Philip Hoffman: Sí. Las ganancias de ese sector que había invertido en arte impresionista fueron de entre 11 a 13%. Era un grupo que había decidido invertir en arte para evitar un ciclo inflacionario. Duró 20 años y les fue muy bien. Pero ya terminó.


P:
¿Su fondo de inversión se inspira en ese grupo británico?

P.H.: Esto surgió en 1994 con la idea de invertir en cinco sectores del mercado, 30% en impresionistas, entre un 25 y un 30% en Old Masters, 20% en arte moderno, entre 15 y 20% en contemporáneo y un 5% en nuevas expresiones.


P:
¿A que tipos de inversores apunta el fondo?

P.H.: Nuestros mayores inversores institucionales ingresan con un aporte de 10 millones de dólares, el siguiente es un grupo privado que aportó 8 millones, y por último, el fondo se está promocionando internacionalmente a través de bancos, en España, Portugal, Suiza y Francia.


P.:
¿Tienen clientes en Argentina?

P.H.: Tenemos gente muy interesada y mucho por hacer. Por eso estamos aquí, la gente es culta y tres días en Buenos Aires rinden más que un mes en Miami.


P.:
¿Que tipo de obra compran para el fondo?

P.H.: Hemos invertido en obras «calidad museo», que es la calidad más alta y abarca sólo 2% del mercado total de arte en el mundo. Pero excluimos maestros como Rembrandt o Van Gogh que cotizan arriba de los 50 millones de dólares; apuntamos a cuadros con valores que van desde 100.000 hasta 20 millones de dólares.


P.:
¿Cuán alto es el beneficio registrado?

P.H.: Nuestro retorno, comparando con la bolsa, ha sido en los últimos años un 3% más elevado. En 2002 la bolsa registra 8,5% nosotros superamos 11%. Si alguien en 1976 hubiera invertido 100.000 dólares en arte hoy tendría 1,6 millón de dólares, mientras si los hubiera colocado en la bolsa tendría 800.000.


P.:
¿Cuál es el criterio que utilizan para elegir la obra?

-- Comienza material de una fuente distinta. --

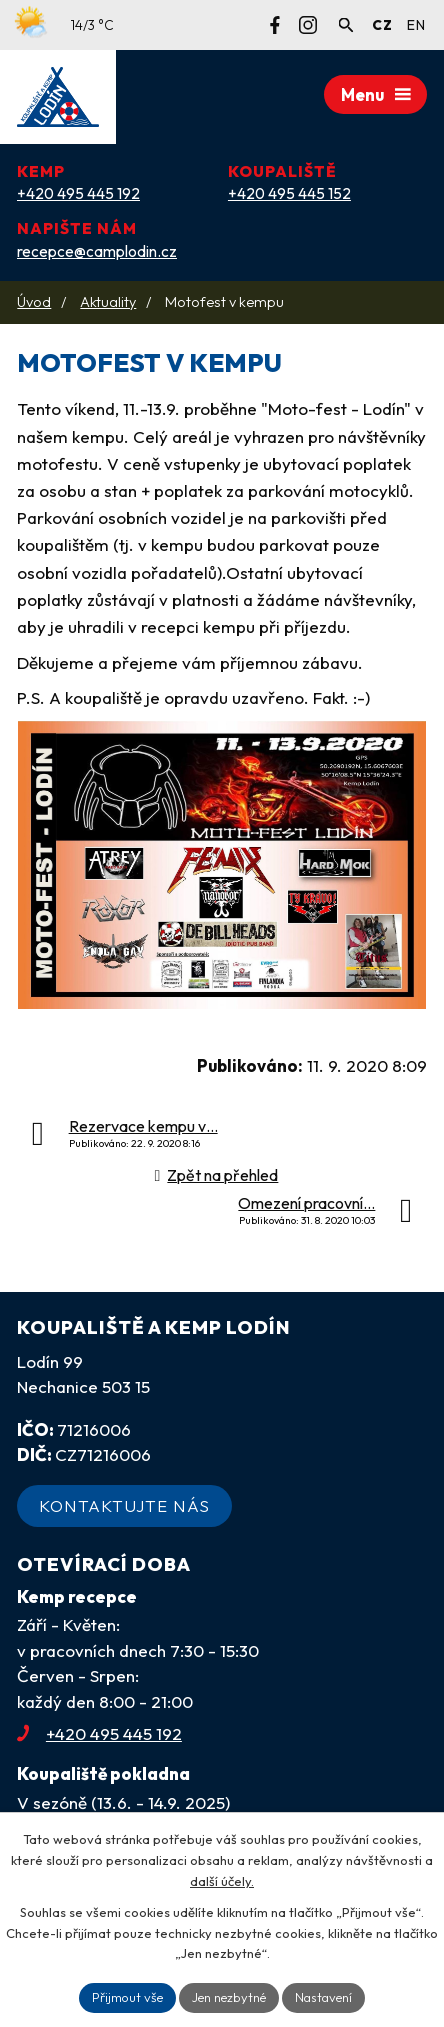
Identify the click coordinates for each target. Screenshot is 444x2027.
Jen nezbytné (229, 1997)
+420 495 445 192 (99, 1733)
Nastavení (323, 1997)
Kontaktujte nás (124, 1505)
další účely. (222, 1881)
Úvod (34, 302)
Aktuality (108, 302)
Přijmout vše (127, 1997)
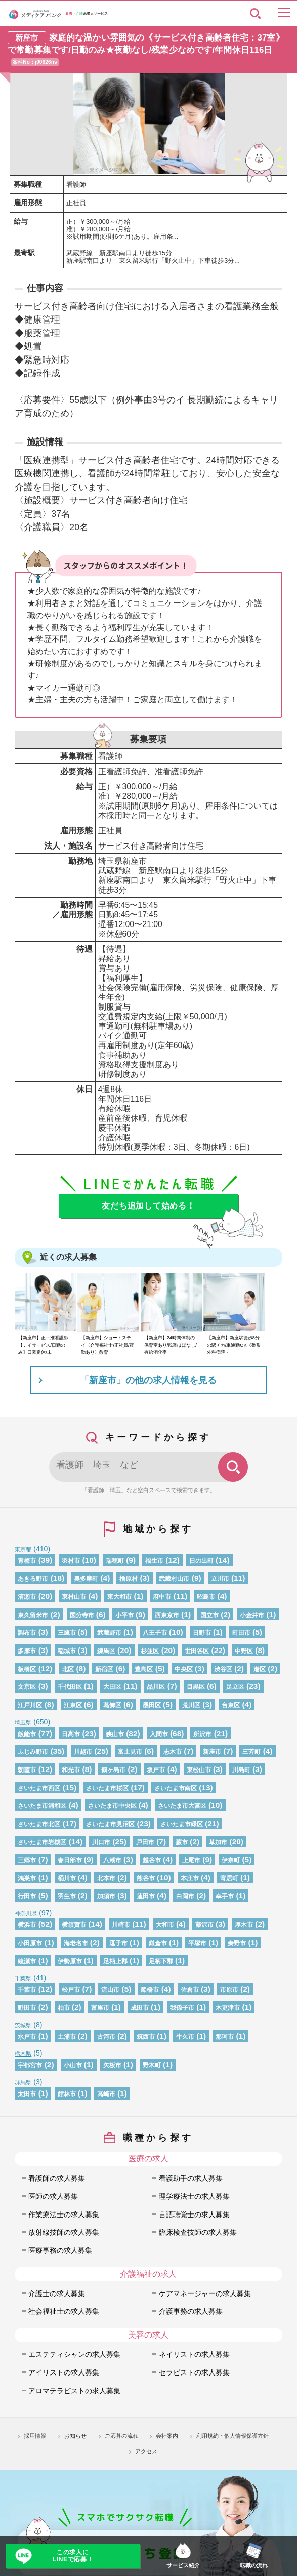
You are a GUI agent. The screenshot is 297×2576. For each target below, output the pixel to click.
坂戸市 (156, 1770)
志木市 (172, 1751)
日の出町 (201, 1560)
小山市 (73, 2065)
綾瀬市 (27, 1961)
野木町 (152, 2065)
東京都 (23, 1549)
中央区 (184, 1669)
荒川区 (191, 1705)
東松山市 (199, 1770)
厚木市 (244, 1924)
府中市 (162, 1596)
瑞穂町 (115, 1560)
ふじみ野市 (33, 1751)
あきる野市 (33, 1578)
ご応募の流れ (121, 2436)
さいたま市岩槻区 (42, 1842)
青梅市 (27, 1560)
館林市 (67, 2094)
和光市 (71, 1770)
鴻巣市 (27, 1878)
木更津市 (228, 2007)
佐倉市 (190, 1989)
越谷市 (152, 1860)
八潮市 (112, 1860)
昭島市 (206, 1596)
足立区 (235, 1686)
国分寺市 (82, 1615)
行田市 (27, 1896)
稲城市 (67, 1651)
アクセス (146, 2451)
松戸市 (71, 1989)
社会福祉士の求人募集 (63, 2311)
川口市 (101, 1842)
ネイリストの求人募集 (194, 2354)
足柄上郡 (115, 1961)
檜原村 (128, 1578)
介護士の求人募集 (56, 2293)
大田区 (112, 1686)
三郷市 (27, 1860)
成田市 (140, 2007)
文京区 (27, 1686)
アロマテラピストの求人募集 (74, 2391)
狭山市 (115, 1734)
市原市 (229, 1989)
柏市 (64, 2007)
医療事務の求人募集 (60, 2250)
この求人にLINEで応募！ (72, 2556)
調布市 (27, 1632)
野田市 (27, 2007)
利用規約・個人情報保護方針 (232, 2436)
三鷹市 (67, 1632)
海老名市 (76, 1943)
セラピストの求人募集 (194, 2372)
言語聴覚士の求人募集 (194, 2214)
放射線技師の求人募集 (63, 2232)
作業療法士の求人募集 (63, 2214)
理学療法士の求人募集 (194, 2196)
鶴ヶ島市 (113, 1770)
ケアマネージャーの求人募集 (205, 2293)
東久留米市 (33, 1615)
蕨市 (182, 1842)
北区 (68, 1669)
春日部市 (70, 1860)
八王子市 (155, 1632)
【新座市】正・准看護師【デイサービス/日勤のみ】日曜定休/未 (43, 1345)
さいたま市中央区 (112, 1805)
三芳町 (251, 1751)
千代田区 (70, 1686)
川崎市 (121, 1924)
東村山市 (74, 1596)
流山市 (110, 1989)
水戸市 (27, 2036)
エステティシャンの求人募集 (74, 2354)
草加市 (218, 1842)
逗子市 (118, 1943)
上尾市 (191, 1860)
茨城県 (23, 2025)
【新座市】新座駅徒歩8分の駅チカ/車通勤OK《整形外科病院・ (234, 1345)
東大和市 (119, 1596)
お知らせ (75, 2436)
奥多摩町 (86, 1578)
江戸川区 (30, 1705)
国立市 (209, 1615)
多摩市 (27, 1651)
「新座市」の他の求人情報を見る (148, 1380)
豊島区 (144, 1669)
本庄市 (190, 1878)
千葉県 (23, 1978)
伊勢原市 (70, 1961)
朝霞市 (27, 1770)
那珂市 (225, 2036)
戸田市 (145, 1842)
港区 (259, 1669)
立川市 (220, 1578)
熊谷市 (146, 1878)
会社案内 (167, 2436)
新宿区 (104, 1669)
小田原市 (30, 1943)
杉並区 (150, 1651)
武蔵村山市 (174, 1578)
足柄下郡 (161, 1961)
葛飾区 (112, 1705)
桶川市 (67, 1878)
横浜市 (27, 1924)
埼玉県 (23, 1722)
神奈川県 (26, 1913)
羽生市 (67, 1896)
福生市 (154, 1560)
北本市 (106, 1878)
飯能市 (27, 1734)
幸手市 (225, 1896)
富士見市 (130, 1751)
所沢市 (202, 1734)
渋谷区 (223, 1669)
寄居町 (229, 1878)
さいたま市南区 (175, 1788)
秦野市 (237, 1943)
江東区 (73, 1705)
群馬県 (23, 2082)
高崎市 (106, 2094)
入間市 (159, 1734)
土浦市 (67, 2036)
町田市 (241, 1632)
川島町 (241, 1770)
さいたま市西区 (39, 1788)
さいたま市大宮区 (182, 1805)
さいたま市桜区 (107, 1788)
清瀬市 (27, 1596)
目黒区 (196, 1686)
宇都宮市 (30, 2065)
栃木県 (23, 2053)
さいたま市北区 (39, 1824)
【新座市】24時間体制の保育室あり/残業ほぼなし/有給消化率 (170, 1345)
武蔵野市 (109, 1632)
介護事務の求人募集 (191, 2311)
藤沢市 (204, 1924)
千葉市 (27, 1989)
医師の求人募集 (53, 2196)
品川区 (156, 1686)
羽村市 (71, 1560)
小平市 (124, 1615)
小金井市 (252, 1615)
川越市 (83, 1751)
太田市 (27, 2094)
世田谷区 (197, 1651)
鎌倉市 (158, 1943)
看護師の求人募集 (56, 2178)
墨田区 (152, 1705)
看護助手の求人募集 (191, 2178)
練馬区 (106, 1651)
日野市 (202, 1632)
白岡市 (185, 1896)
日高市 (71, 1734)
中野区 (244, 1651)
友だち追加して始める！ (148, 1205)
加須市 (106, 1896)
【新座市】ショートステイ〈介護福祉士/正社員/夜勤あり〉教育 (107, 1345)
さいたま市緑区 (181, 1824)
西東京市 (167, 1615)
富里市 (100, 2007)
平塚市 (197, 1943)
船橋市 (150, 1989)
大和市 (165, 1924)
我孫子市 (182, 2007)
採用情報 (35, 2436)
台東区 (231, 1705)
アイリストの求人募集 (63, 2372)
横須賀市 (74, 1924)
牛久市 (185, 2036)
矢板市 (112, 2065)
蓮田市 (146, 1896)
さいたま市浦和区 (42, 1805)
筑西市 (146, 2036)
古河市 (106, 2036)
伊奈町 (231, 1860)
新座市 (212, 1751)
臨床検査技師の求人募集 (198, 2232)
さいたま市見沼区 (110, 1824)
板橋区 (27, 1669)
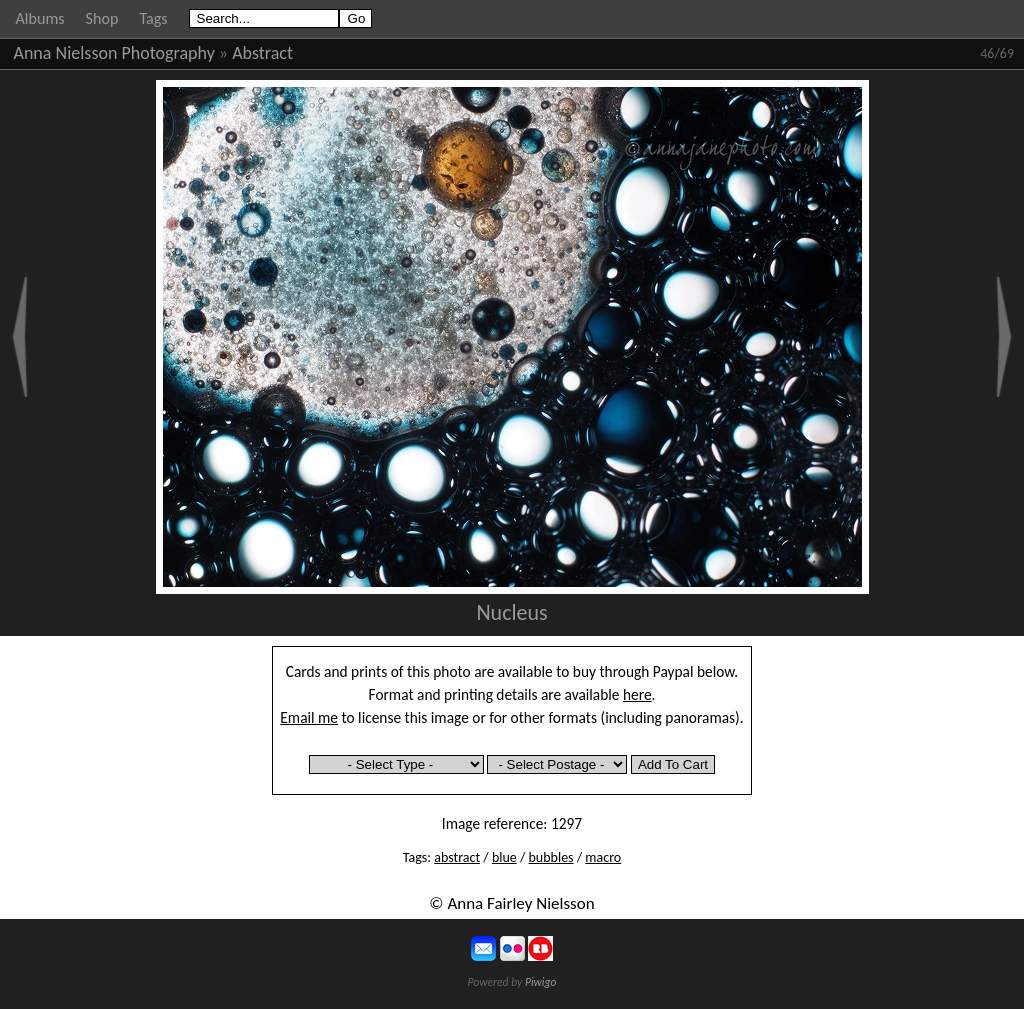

P.H.: El criterio principal es el financiero y, aunque obviamente el aspecto estético influye en la decisión, el principal objetivo es cuidar el dinero del inversor.


P.:
En los últimos años ha crecido mucho la demanda de arte contemporáneo. ¿Ustedes han tenido en cuenta esta tendencia para comprar?

P.H.:
Con el arte contemporáneo hay que ser muy cuidadoso y saber muy bien lo que se está haciendo, porque no se sabe qué puede pasar dentro de unos años. Nosotros debemos priorizar la seguridad y rentabilidad, por lo tanto sólo dedicamos a ese sector alrededor de 5% de nuestras inversiones, a pesar de que nuestros expertos en ese sector figuran entre los 20 mejores del mercado mundial.

P:
¿Cómo afectó su mercado la guerra de Irak?

P.H.: El mercado de arte se ha mantenido mejor que otros sectores. En los últimos 12 meses hubo 2000 récords de artistas, como el de Rubens, en 50 millones de libras, o el de Mantenga en 17 millones, y todo en los tiempos donde las bolsas del mundo tocaban fondo.